Does anyone know what motors Stihl is using on their new professional series pressure washers? They look pretty stout.


----------



## Bedford T (Apr 4, 2017)

Hard to tell from here but that looks like a triplex pump. Good stuff.


----------



## hedge hog (Apr 11, 2017)

kohler on all of them
Honda would not let them stock parts or they would have to be a authorized deal
been looking at them too
thinking I will go with North star
but stihl rates there pressure at the tip and not the pump like all the other brands


----------



## Highdesignfool (Apr 12, 2017)

hedge hog said:


> kohler on all of them
> Honda would not let them stock parts or they would have to be a authorized deal
> been looking at them too
> thinking I will go with North star
> but stihl rates there pressure at the tip and not the pump like all the other brands



Interesting.
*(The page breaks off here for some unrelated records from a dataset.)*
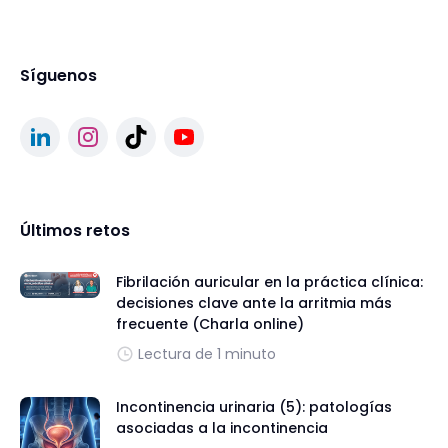
Síguenos
Últimos retos
Fibrilación auricular en la práctica clínica:
decisiones clave ante la arritmia más
frecuente (Charla online)
Lectura de 1 minuto
Incontinencia urinaria (5): patologías
asociadas a la incontinencia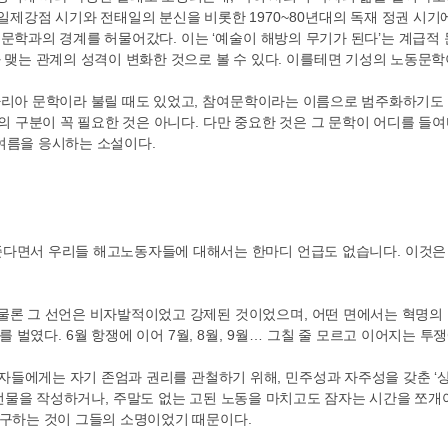
 일제강점 시기와 전태일의 분신을 비롯한
1970~80
년대의 독재 정권 시기
중문학과의 경계를 허물어갔다
.
이는
‘
예술이 해방의 무기가 된다
’
는 계급적
 맺는 관계의 성격이 변화한 것으로 볼 수 있다
.
이를테면 기성의 노동문학이
리아 문학이라 불릴 때도 있었고
,
참여문학이라는 이름으로 범주화하기도
의 구분이 꼭 필요한 것은 아니다
.
다만 중요한 것은 그 문학이 어디를 들
 여름을 응시하는 소설이다
.
준다면서 우리들 해고노동자들에 대해서는 한마디 언급도 없습니다
.
이것은
물론 그 선언은 비자발적이었고 강제된 것이었으며
,
어떤 면에서는 혁명의
를 벌였다
. 6
월 항쟁에 이어
7
월
, 8
월
, 9
월
…
그칠 줄 모르고 이어지는 투
자들에게는 자기 존엄과 권리를 관철하기 위해
,
민주성과 자주성을 갖춘
‘
전물을 작성하거나
,
주말도 없는 고된 노동을 마치고도 잠자는 시간을 쪼개
 구하는 것이 그들의 소명이었기 때문이다
.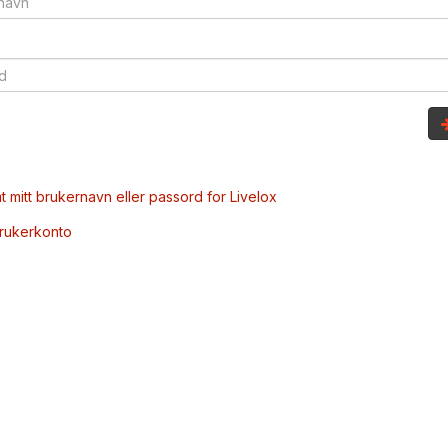
t mitt brukernavn eller passord for Livelox
brukerkonto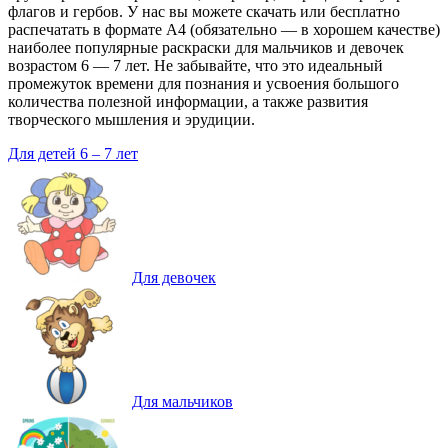
флагов и гербов. У нас вы можете скачать или бесплатно
распечатать в формате A4 (обязательно — в хорошем качестве)
наиболее популярные раскраски для мальчиков и девочек
возрастом 6 — 7 лет. Не забывайте, что это идеальный
промежуток времени для познания и усвоения большого
количества полезной информации, а также развития
творческого мышления и эрудиции.
Для детей 6 – 7 лет
Для девочек
Для мальчиков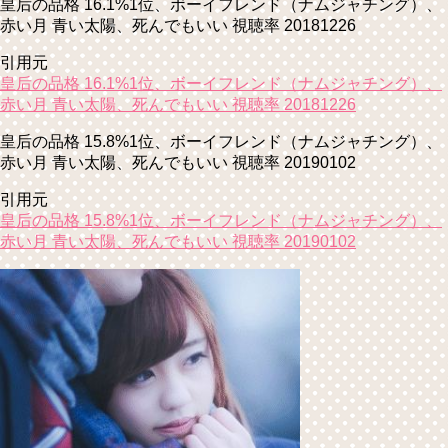
皇后の品格 16.1%1位、ボーイフレンド（ナムジャチング）、
赤い月 青い太陽、死んでもいい 視聴率 20181226
引用元
皇后の品格 16.1%1位、ボーイフレンド（ナムジャチング）、
赤い月 青い太陽、死んでもいい 視聴率 20181226
皇后の品格 15.8%1位、ボーイフレンド（ナムジャチング）、
赤い月 青い太陽、死んでもいい 視聴率 20190102
引用元
皇后の品格 15.8%1位、ボーイフレンド（ナムジャチング）、
赤い月 青い太陽、死んでもいい 視聴率 20190102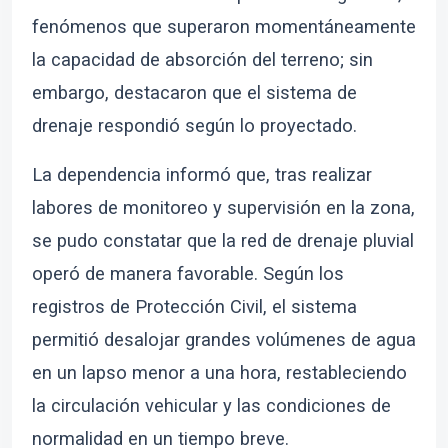
fenómenos que superaron momentáneamente
la capacidad de absorción del terreno; sin
embargo, destacaron que el sistema de
drenaje respondió según lo proyectado.
La dependencia informó que, tras realizar
labores de monitoreo y supervisión en la zona,
se pudo constatar que la red de drenaje pluvial
operó de manera favorable. Según los
registros de Protección Civil, el sistema
permitió desalojar grandes volúmenes de agua
en un lapso menor a una hora, restableciendo
la circulación vehicular y las condiciones de
normalidad en un tiempo breve.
Thanks


Sent from my iPad using Tapatalk


----------



## hedge hog (Apr 12, 2017)

Some dealer are not liking this new line up of washers and the lighting system that is all China made
I have a lot of Stihl products 
And would to add the washer if it had a Honda 
And it's funny that in all of there ads for the washers they never show the motor side 
I think they will be a great unit and still waiting to see some reviews before I rule them out 



Sent from my iPhone using Tapatalk


----------



## Bedford T (Apr 12, 2017)

Which ever you buy. Pick up a case of Briggs & Stratton pump saver and use it at the end of your run. You will get good at using it and each can is good for 2 maybe 3 treatments depending on pump size. It blow water out and coats the pump. I use it before it's first spring use all year and once on January when it's been sitting for a few months. It will love you long long time.


----------



## Highdesignfool (Apr 13, 2017)

Bedford T said:


> Which ever you buy. Pick up a case of Briggs & Stratton pump saver and use it at the end of your run. You will get good at using it and each can is good for 2 maybe 3 treatments depending on pump size. It blow water out and coats the pump. I use it before it's first spring use all year and once on January when it's been sitting for a few months. It will love you long long time.



I couldn't agree more with the pump saver comment. I use the same Briggs pump saver on my little Karcher with a Honda gc motor. The pumps are always a weak link on a cheaper unit like mine. I've had two cans of the stuff that the button sticks and it blows a whole can through the pump before you can react. It makes a huge mess!


----------